Imagemagick convert and groups

I was willing to make some combined images to show off Camille Dolls, but I wanted to have good alignement and spacing between the pictures. I gave a shot at doing it by hand with Gimp but making alignement and spacing by hand was kind of a hassle. I'm pretty sure I missed some features which may have made it easier, but I decided to search another solution. Scribus seems to be made for this kind of things, but tends to be restrictive toward the final output given its main purpose being to design final paper documents.i

In the end, I decided to play with convert and other Imagemagick tools, which proved quite efficient once I got the grasp of groups.

When issuing a convert command for example, you can group set of option and they will be treated like an image.
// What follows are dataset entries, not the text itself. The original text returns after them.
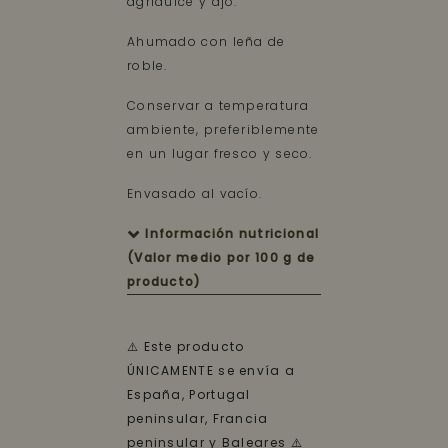
agridulce y ajo.
Ahumado con leña de
roble.
Conservar a temperatura
ambiente, preferiblemente
en un lugar fresco y seco.
Envasado al vacío.
Información nutricional
(Valor medio por 100 g de
producto)
⚠️ Este producto
ÚNICAMENTE se envía a
España, Portugal
peninsular, Francia
peninsular y Baleares ⚠️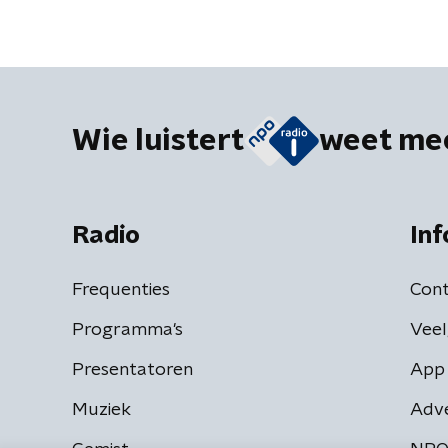
Wie luistert
weet me
Radio
Inf
Frequenties
Cont
Programma's
Veel
Presentatoren
App 
Muziek
Adv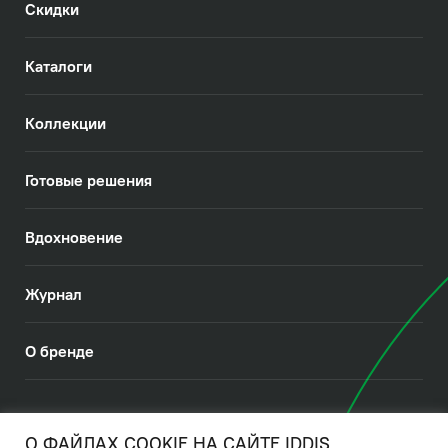
Скидки
Каталоги
Коллекции
Готовые решения
Вдохновение
Журнал
О бренде
© 2026. IDDIS
О ФАЙЛАХ COOKIE НА САЙТЕ IDDIS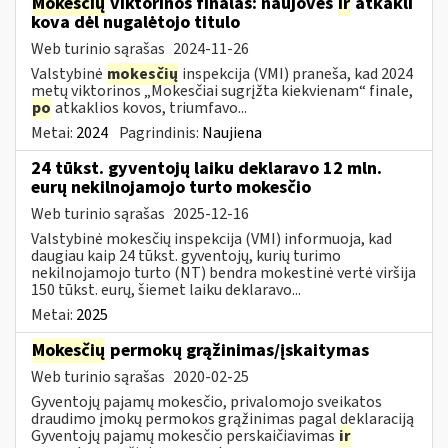
Mokesčių
viktorinos finalas: naujovės
ir
atkakli
kova dėl nugalėtojo titulo
Web turinio sąrašas
2024-11-26
Valstybinė
mokesčių
inspekcija (VMI) praneša, kad 2024
metų viktorinos „Mokesčiai sugrįžta kiekvienam“ finale,
po
atkaklios kovos, triumfavo...
Metai:
2024
Pagrindinis:
Naujiena
24 tūkst. gyventojų laiku deklaravo 12 mln.
eurų nekilnojamojo turto mokesčio
Web turinio sąrašas
2025-12-16
Valstybinė mokesčių inspekcija (VMI) informuoja, kad
daugiau kaip 24 tūkst. gyventojų, kurių turimo
nekilnojamojo turto (NT) bendra mokestinė vertė viršija
150 tūkst. eurų, šiemet laiku deklaravo...
Metai:
2025
Mokesčių
permokų grąžinimas/įskaitymas
Web turinio sąrašas
2020-02-25
Gyventojų pajamų mokesčio, privalomojo sveikatos
draudimo įmokų permokos grąžinimas pagal deklaraciją
Gyventojų pajamų mokesčio perskaičiavimas
ir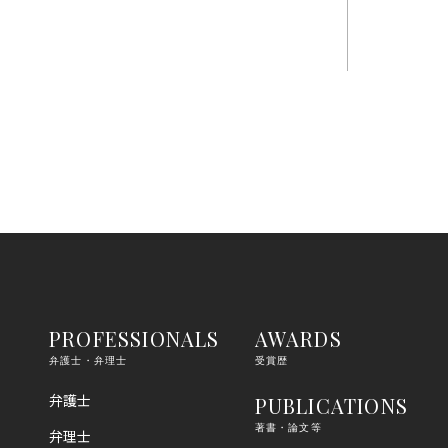
PROFESSIONALS
AWARDS
弁護士・弁理士
受賞歴
弁護士
PUBLICATIONS
著書・論文等
弁理士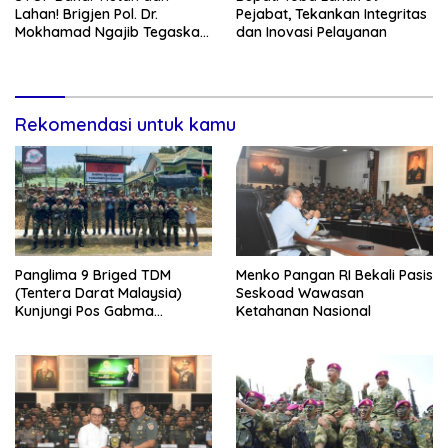
Lahan! Brigjen Pol. Dr.
Pejabat, Tekankan Integritas
Mokhamad Ngajib Tegaskan:
dan Inovasi Pelayanan
Jangan Rusak Alam, Jangan
Pertaruhkan Masa Depan!
Rekomendasi untuk kamu
Panglima 9 Briged TDM
Menko Pangan RI Bekali Pasis
(Tentera Darat Malaysia)
Seskoad Wawasan
Kunjungi Pos Gabma
Ketahanan Nasional
Temajuk dan Sajingan,
Perkuat Sinergitas TNI–TDM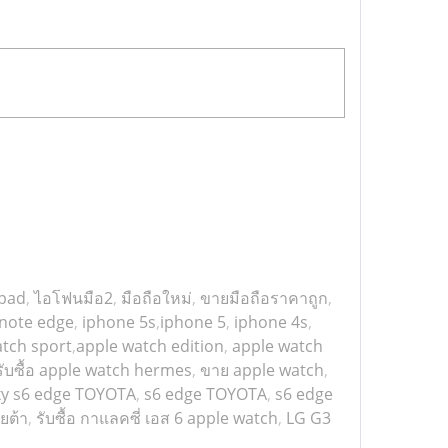
ipad
,
ไอโฟนมือ2
,
มือถือใหม่
,
ขายมือถือราคาถูก
,
 note edge
,
iphone 5s
,
iphone 5
,
iphone 4s
,
tch sport
,
apple watch edition
,
apple watch
รับซื้อ apple watch hermes
,
ขาย apple watch
,
xy s6 edge TOYOTA
,
s6 edge TOYOTA
,
s6 edge
โยต้า
,
รับซื้อ กาแลคซี่ เอส 6 apple watch
,
LG G3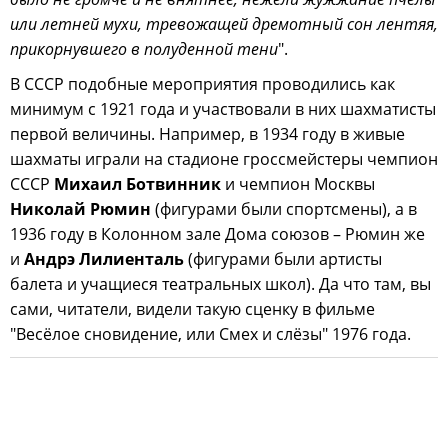
или летней мухи, тревожащей дремотный сон лентяя,
прикорнувшего в полуденной тени
".
В СССР подобные мероприятия проводились как
минимум с 1921 года и участвовали в них шахматисты
первой величины. Например, в 1934 году в живые
шахматы играли на стадионе гроссмейстеры чемпион
СССР
Михаил Ботвинник
и чемпион Москвы
Николай Рюмин
(фигурами были спортсмены), а в
1936 году в Колонном зале Дома союзов – Рюмин же
и
Андрэ Лилиенталь
(фигурами были артисты
балета и учащиеся театральных школ). Да что там, вы
сами, читатели, видели такую сценку в фильме
"Весёлое сновидение, или Смех и слёзы" 1976 года.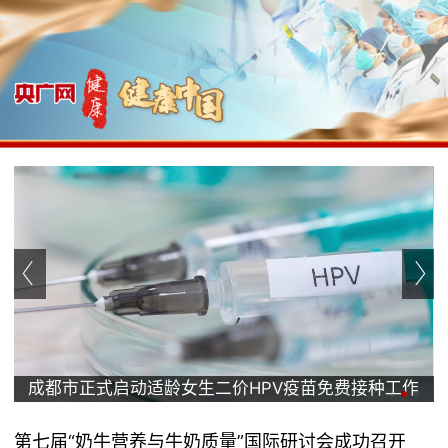
都市正式启动适龄女生二价HPV疫苗免费接种工作
首个国
率100%
第七届“奶牛营养与牛奶质量”国际研讨会成功召开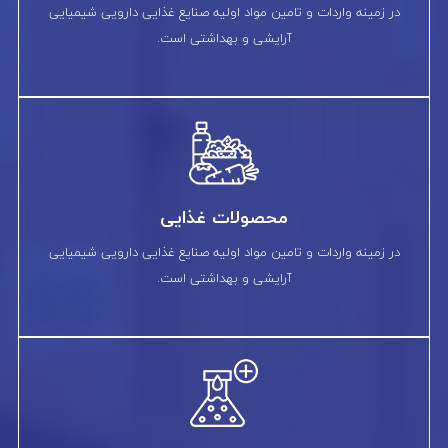
در زمینه واردات و تامین مواد اولیه صنایع غذایی دارویی شیمیایی
آرایشی و بهداشتی است.
محصولات غذایی
در زمینه واردات و تامین مواد اولیه صنایع غذایی دارویی شیمیایی
آرایشی و بهداشتی است.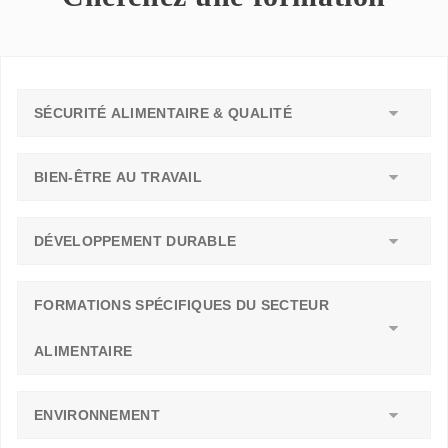
SÉCURITÉ ALIMENTAIRE & QUALITÉ
BIEN-ÊTRE AU TRAVAIL
DÉVELOPPEMENT DURABLE
FORMATIONS SPÉCIFIQUES DU SECTEUR
ALIMENTAIRE
ENVIRONNEMENT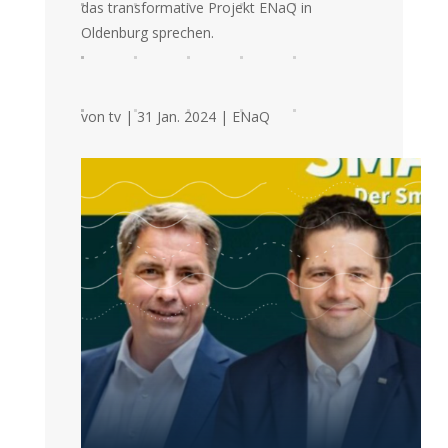
das transformative Projekt ENaQ in
Oldenburg sprechen.
von
tv
|
31 Jan. 2024
|
ENaQ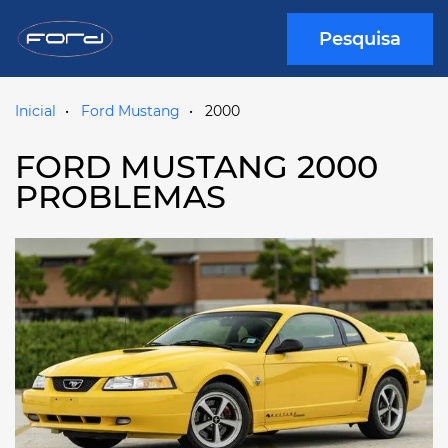
Pesquisa
Inicial
Ford Mustang
2000
FORD MUSTANG 2000
PROBLEMAS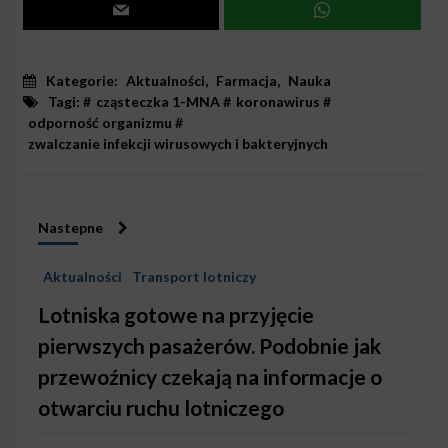
Kategorie:
Aktualności
,
Farmacja
,
Nauka
Tagi: #
cząsteczka 1-MNA
#
koronawirus
#
odporność organizmu
#
zwalczanie infekcji wirusowych i bakteryjnych
Nastepne
Aktualności
Transport lotniczy
Lotniska gotowe na przyjęcie
pierwszych pasażerów. Podobnie jak
przewoźnicy czekają na informacje o
otwarciu ruchu lotniczego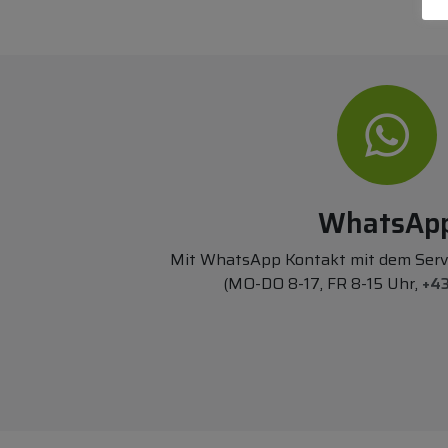
WhatsAp
Mit WhatsApp Kontakt mit dem Ser
(MO-DO 8-17, FR 8-15 Uhr,
+43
This allows more flexibility in the order to achieve your final result in less command and without, or with less intermediate images.

To stack 2 pictures on top of each other with a 10 pixels separation and a 10 pixels border around the whole thing, the steps are:

  • take first image
  • extent it by its height + 10
  • take second image
  • stack them
  • add border to whole thing

A useful command is identify which can give you output information about an image, and allows calculations to be done, to get the height + 10:

identify -format 'x%[fx:H+10]' in.png

To group commands in convert you put them between parenthesis, that needs to be escaped so your shell don't interpret them:

convert \( \( command1 \) \( command2 \) \) command_on_result out.png

So for our example:

img1=A.png
img2=B.png
convert \
    \( \ # group for resulting images stacked
        \( $img1 -extent $(identify -format 'x%[fx:H+10]' $img1) \) \ # take first pic and add 10px
        $img2 \
    \) \
    -append # stack images
    -border 10x10 \ # add border around stacked images
    out.png

A more complete thing I did was stack 2 pictures on the left, for a total of 800px, and then add another picture of 800px on the right, so to achieve this:

  • resize first picture to 395px height
  • add 10px space
  • resize the second picture to 395px height
  • stack them
  • add 10px to width to the result, you need to know the width of the resized images
  • add last picture to the right
  • add border

In term of convert:

convert \( \
  \( \
    \( -geometry x395 img1.png -extent x405 \) \ # resize + add 10px margin
    img2.png  -append \
  \) -extent 405x \ # add 10px to width
  img3.png
  \) +append \
  -border 10x10 \
  out.png

I hope this can be of some help to someone, you can check out my results.